Cecily's Lament

By Indri

SUMMARY: William was not the only bloody awful poet.
Spoilers for "Fool for Love". Written September 2002. G.


I never asked for any life but this:
Pleasing my parents was all that I did wish.
Our fortunes failing,
My father ailing,
They sought a wealthy man for my connubial bliss.

I never thought of anything but gowns,
Since my reading first provoked my parents' frowns.
A young girl reading
Started their pleading
Not to strain my brain nor yet think out of bounds.

I never hoped to meet someone like you,
With your floppy, floppy hair and eyes so blue,
Withstanding insult,
Amid the tumult,
Saying, "Cecily, to thine own self be true."

I never wished for Sundays full of books
Beside the fireplace, while warmed by your shy looks.
We'd have no money,
Just tea and honey,
And a single maid to wash and clean and cook.

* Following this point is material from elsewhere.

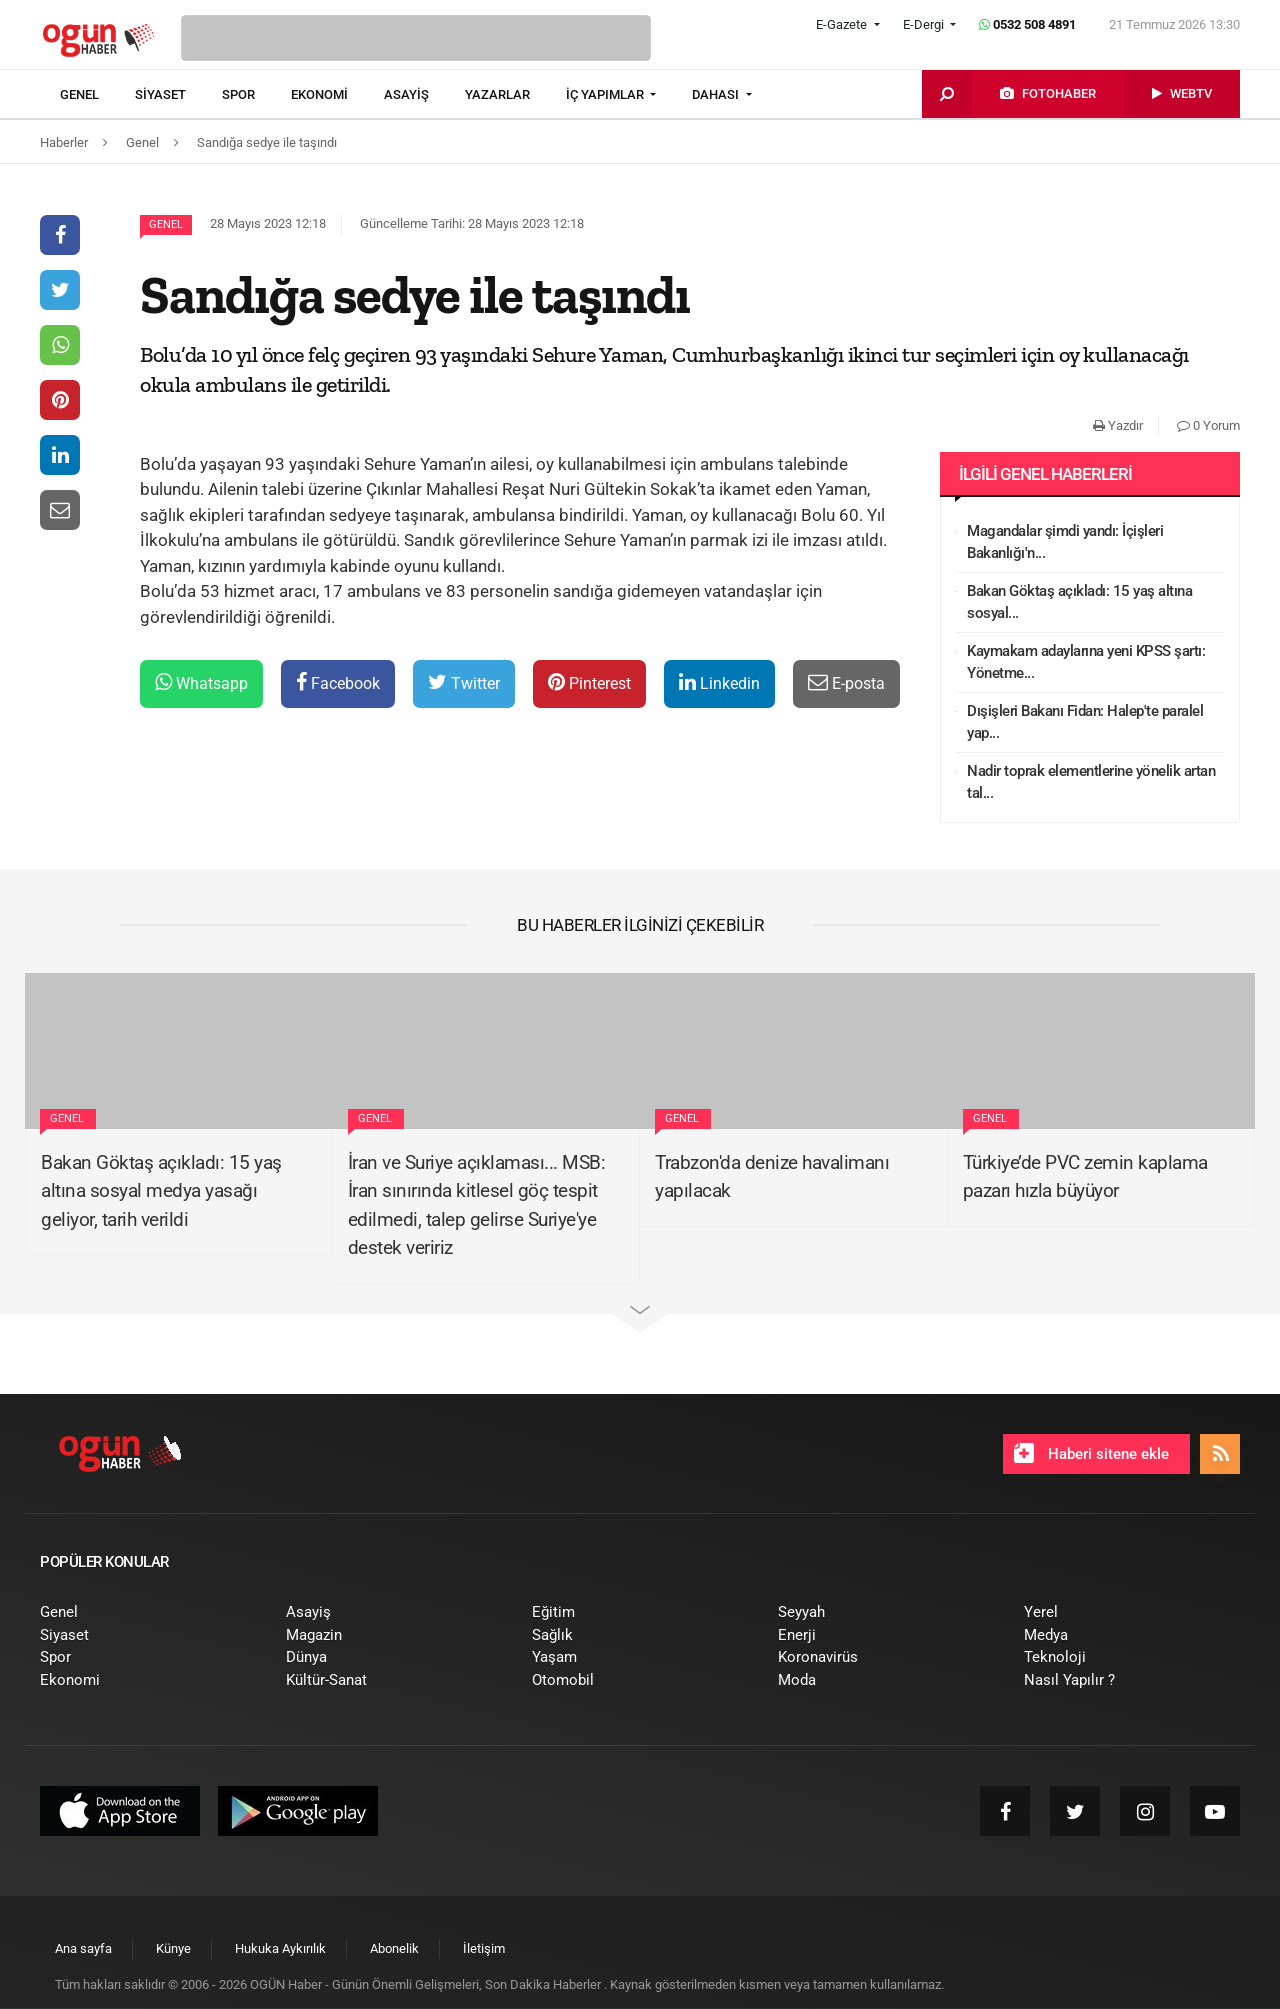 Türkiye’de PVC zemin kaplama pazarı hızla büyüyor (1085, 1177)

I never meant to break apart your heart;
But I sought to end what couldn't ever start.
It ran too deeply;
You were all weepy,
And you tore up all your poetry, your art.

I always said the streets weren't safe at night,
And then you were so unworldly, built so slight.
You are beneath me---
Six foot beneath me---
Now I'm free to marry anyone I might.